- **Task input**:
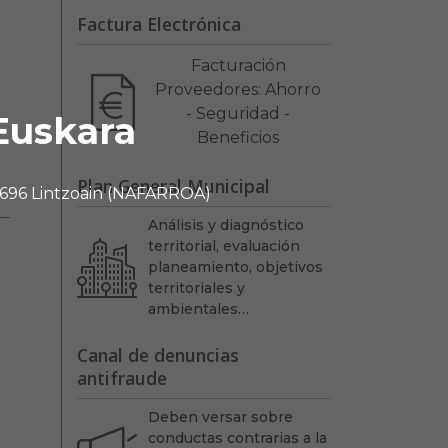
Factura Electrónica
Facturación
Proveedores: Ahorro
- Seguridad -
Euskara
Beneficios
Plan General Municipal
 31696 Lintzoain (NAFARROA)
Análisis y diagnóstico
territorial, evaluación
planeamiento, objetivos
territoriales y
ambientales…
Canal de denuncias
antifraude
Deben versar sobre
conductas contrarias a la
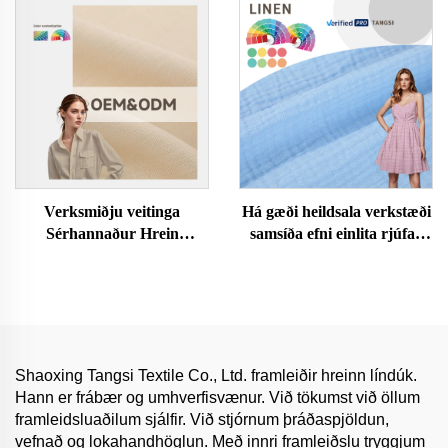
lína klæði
Verksmiðju veitinga
Há gæði heildsala verkstæði
Sérhannaður Hrein
samsíða efni einlita rjúfað
línufagur Andstæður Efni
efni hrein bómull fyrir klæði
Lífsgæða Vefnaður Raför
fyrir stúlkur konur buxur
fyrir stelpur og kvenna
skjöldur
klæði Klæði og skjórta
línufag
Shaoxing Tangsi Textile Co., Ltd. framleiðir hreinn líndúk.
Hann er frábær og umhverfisvænur. Við tökumst við öllum
framleidsluaðilum sjálfir. Við stjórnum þráðaspjöldun,
vefnað og lokahandhöglun. Með innri framleiðslu tryggjum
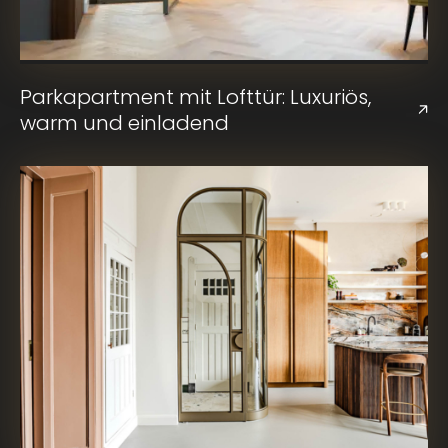
Parkapartment mit Lofttür: Luxuriös,
warm und einladend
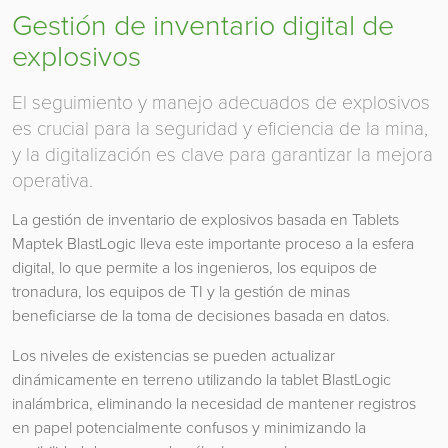
Gestión de inventario digital de
explosivos
El seguimiento y manejo adecuados de explosivos
es crucial para la seguridad y eficiencia de la mina,
y la digitalización es clave para garantizar la mejora
operativa.
La gestión de inventario de explosivos basada en Tablets
Maptek BlastLogic lleva este importante proceso a la esfera
digital, lo que permite a los ingenieros, los equipos de
tronadura, los equipos de TI y la gestión de minas
beneficiarse de la toma de decisiones basada en datos.
Los niveles de existencias se pueden actualizar
dinámicamente en terreno utilizando la tablet BlastLogic
inalámbrica, eliminando la necesidad de mantener registros
en papel potencialmente confusos y minimizando la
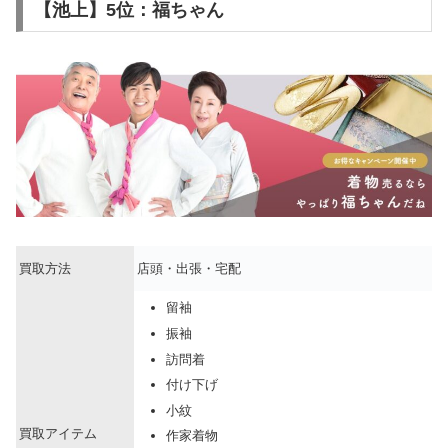
【池上】5位：福ちゃん
買取方法
店頭・出張・宅配
留袖
振袖
訪問着
付け下げ
小紋
買取アイテム
作家着物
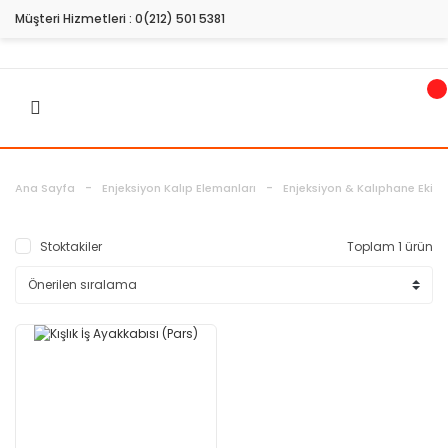
Müşteri Hizmetleri :
0(212) 501 5381
Ana Sayfa
Enjeksiyon Kalıp Elemanları
Enjeksiyon & Kalıphane Ekip
Stoktakiler
Toplam 1 ürün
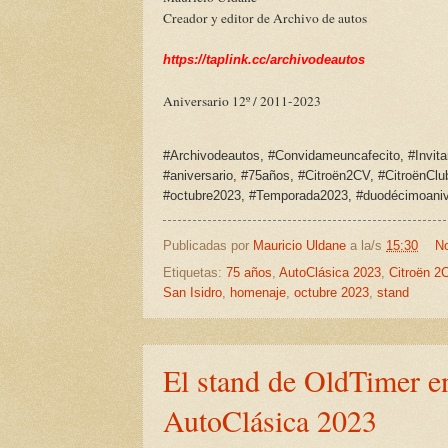
Creador y editor de Archivo de autos
https://taplink.cc/archivodeautos
Aniversario 12º / 2011-2023
#Archivodeautos, #Convidameuncafecito,
#Invit
#aniversario, #75años, #Citroën2CV, #CitroënCl
#octubre2023, #Temporada2023, #duodécimoaniv
Publicadas por
Mauricio Uldane
a la/s
15:30
No
Etiquetas:
75 años
,
AutoClásica 2023
,
Citroën 2
San Isidro
,
homenaje
,
octubre 2023
,
stand
El stand de OldTimer en
AutoClásica 2023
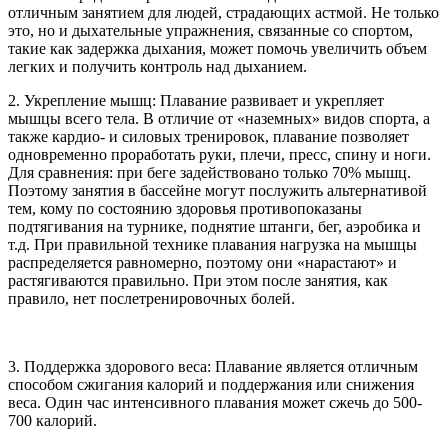
отличным занятием для людей, страдающих астмой. Не только
это, но и дыхательные упражнения, связанные со спортом,
такие как задержка дыхания, может помочь увеличить объем
легких и получить контроль над дыханием.
2. Укрепление мышц: Плавание развивает и укрепляет
мышцы всего тела. В отличие от «наземных» видов спорта, а
также кардио- и силовых тренировок, плавание позволяет
одновременно проработать руки, плечи, пресс, спину и ноги.
Для сравнения: при беге задействовано только 70% мышц.
Поэтому занятия в бассейне могут послужить альтернативой
тем, кому по состоянию здоровья противопоказаны
подтягивания на турнике, поднятие штанги, бег, аэробика и
т.д. При правильной технике плавания нагрузка на мышцы
распределяется равномерно, поэтому они «нарастают» и
растягиваются правильно. При этом после занятия, как
правило, нет послетренировочных болей.
3. Поддержка здорового веса: Плавание является отличным
способом сжигания калорий и поддержания или снижения
веса. Один час интенсивного плавания может сжечь до 500-
700 калорий.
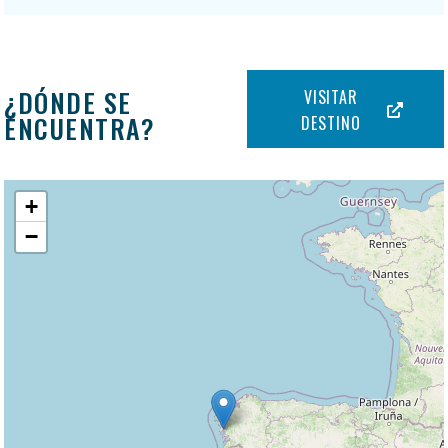
¿DÓNDE SE
VISITAR
ENCUENTRA?
DESTINO
+
−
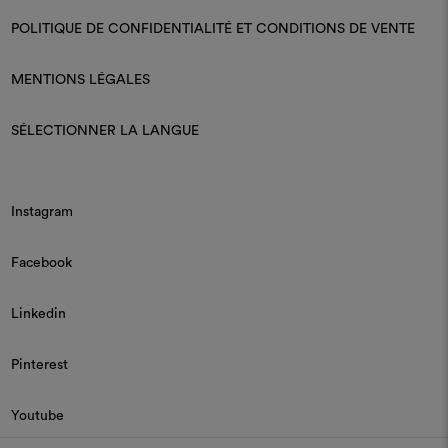
POLITIQUE DE CONFIDENTIALITÉ ET CONDITIONS DE VENTE
MENTIONS LÉGALES
SÉLECTIONNER LA LANGUE
Instagram
Facebook
Linkedin
Pinterest
Youtube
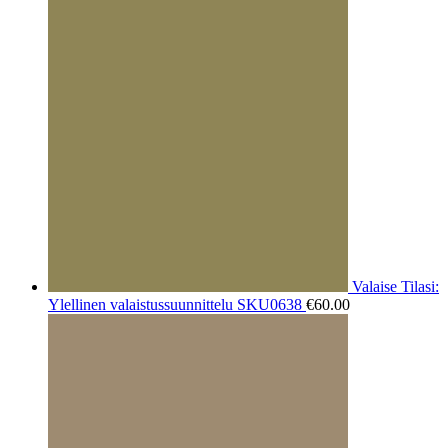
Valaise Tilasi:
Ylellinen valaistussuunnittelu SKU0638
€
60.00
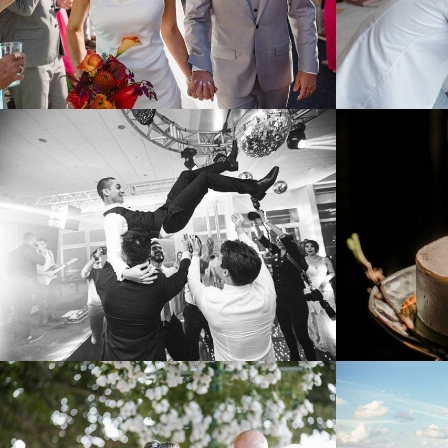
322
0
772
0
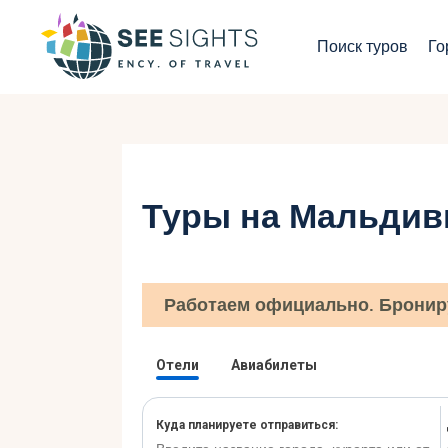
П
Поиск туров
Го
Г
Т
С
Туры на Мальдив
И
Б
Работаем официально. Бронир
К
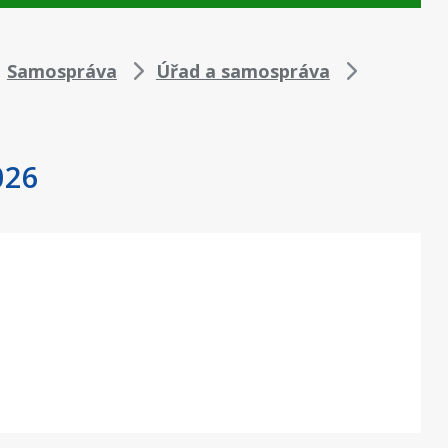
Samospráva
Úřad a samospráva
026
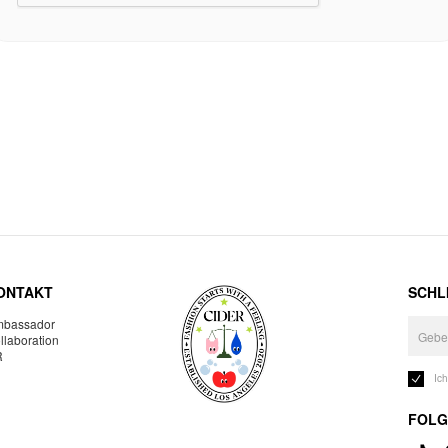
ONTAKT
SCHLI
bassador
llaboration
R
Ic
FOLG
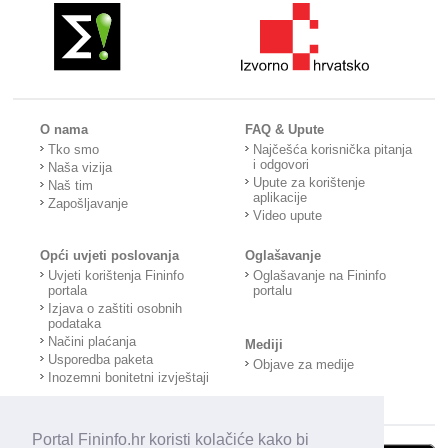
O nama
FAQ & Upute
Tko smo
Najčešća korisnička pitanja
i odgovori
Naša vizija
Upute za korištenje
Naš tim
aplikacije
Zapošljavanje
Video upute
Opći uvjeti poslovanja
Oglašavanje
Uvjeti korištenja Fininfo
Oglašavanje na Fininfo
portala
portalu
Izjava o zaštiti osobnih
podataka
Načini plaćanja
Mediji
Usporedba paketa
Objave za medije
Inozemni bonitetni izvještaji
Portal Fininfo.hr koristi kolačiće kako bi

- **Task to carry out**:
Set down the full listing above with its wording unchanged. Leave out its images.

- **Completed task**:
Factura Electrónica
Facturación
Proveedores: Ahorro
- Seguridad -
Euskara
Beneficios
Plan General Municipal
 31696 Lintzoain (NAFARROA)
Análisis y diagnóstico
territorial, evaluación
planeamiento, objetivos
territoriales y
ambientales…
Canal de denuncias
antifraude
Deben versar sobre
conductas contrarias a la
lína klæði
Verksmiðju veitinga
Há gæði heildsala verkstæði
Sérhannaður Hrein
samsíða efni einlita rjúfað
línufagur Andstæður Efni
efni hrein bómull fyrir klæði
Lífsgæða Vefnaður Raför
fyrir stúlkur konur buxur
fyrir stelpur og kvenna
skjöldur
klæði Klæði og skjórta
línufag
Shaoxing Tangsi Textile Co., Ltd. framleiðir hreinn líndúk.
Hann er frábær og umhverfisvænur. Við tökumst við öllum
framleidsluaðilum sjálfir. Við stjórnum þráðaspjöldun,
vefnað og lokahandhöglun. Með innri framleiðslu tryggjum
Parkapartment mit Lofttür: Luxuriös,
warm und einladend
Gestión de inventario digital de
explosivos
El seguimiento y manejo adecuados de explosivos
es crucial para la seguridad y eficiencia de la mina,
y la digitalización es clave para garantizar la mejora
operativa.
La gestión de inventario de explosivos basada en Tablets
Maptek BlastLogic lleva este importante proceso a la esfera
digital, lo que permite a los ingenieros, los equipos de
tronadura, los equipos de TI y la gestión de minas
beneficiarse de la toma de decisiones basada en datos.
Los niveles de existencias se pueden actualizar
dinámicamente en terreno utilizando la tablet BlastLogic
inalámbrica, eliminando la necesidad de mantener registros
en papel potencialmente confusos y minimizando la
【池上】5位：福ちゃん
買取方法
店頭・出張・宅配
留袖
振袖
訪問着
付け下げ
小紋
買取アイテム
作家着物
Müşteri Hizmetleri :
0(212) 501 5381
Ana Sayfa
Enjeksiyon Kalıp Elemanları
Enjeksiyon & Kalıphane Ekip
Stoktakiler
Toplam 1 ürün
Creador y editor de Archivo de autos
https://taplink.cc/archivodeautos
Aniversario 12º / 2011-2023
#Archivodeautos, #Convidameuncafecito,
#Invit
#aniversario, #75años, #Citroën2CV, #CitroënCl
#octubre2023, #Temporada2023, #duodécimoaniv
Publicadas por
Mauricio Uldane
a la/s
15:30
No
Etiquetas:
75 años
,
AutoClásica 2023
,
Citroën 2
San Isidro
,
homenaje
,
octubre 2023
,
stand
El stand de OldTimer en
AutoClásica 2023
отличным занятием для людей, страдающих астмой. Не только
это, но и дыхательные упражнения, связанные со спортом,
такие как задержка дыхания, может помочь увеличить объем
легких и получить контроль над дыханием.
2. Укрепление мышц: Плавание развивает и укрепляет
мышцы всего тела. В отличие от «наземных» видов спорта, а
также кардио- и силовых тренировок, плавание позволяет
одновременно проработать руки, плечи, пресс, спину и ноги.
Для сравнения: при беге задействовано только 70% мышц.
Поэтому занятия в бассейне могут послужить альтернативой
тем, кому по состоянию здоровья противопоказаны
подтягивания на турнике, поднятие штанги, бег, аэробика и
т.д. При правильной технике плавания нагрузка на мышцы
распределяется равномерно, поэтому они «нарастают» и
растягиваются правильно. При этом после занятия, как
правило, нет послетренировочных болей.
3. Поддержка здорового веса: Плавание является отличным
способом сжигания калорий и поддержания или снижения
веса. Один час интенсивного плавания может сжечь до 500-
700 калорий.
¿DÓNDE SE
VISITAR
ENCUENTRA?
DESTINO
+
−
POLITIQUE DE CONFIDENTIALITÉ ET CONDITIONS DE VENTE
MENTIONS LÉGALES
SÉLECTIONNER LA LANGUE
Instagram
Facebook
Linkedin
Pinterest
Youtube
Valaise Tilasi:
Ylellinen valaistussuunnittelu SKU0638
€
60.00
322
0
772
0
П
Поиск туров
Го
Г
Т
С
Туры на Мальдив
И
Б
Работаем официально. Бронир
К
Samospráva
Úřad a samospráva
026
ONTAKT
SCHLI
bassador
llaboration
R
Ic
FOLG
O nama
FAQ & Upute
Tko smo
Najčešća korisnička pitanja
i odgovori
Naša vizija
Upute za korištenje
Naš tim
aplikacije
Zapošljavanje
Video upute
Opći uvjeti poslovanja
Oglašavanje
Uvjeti korištenja Fininfo
Oglašavanje na Fininfo
portala
portalu
Izjava o zaštiti osobnih
podataka
Načini plaćanja
Mediji
Usporedba paketa
Objave za medije
Inozemni bonitetni izvještaji
Portal Fininfo.hr koristi kolačiće kako bi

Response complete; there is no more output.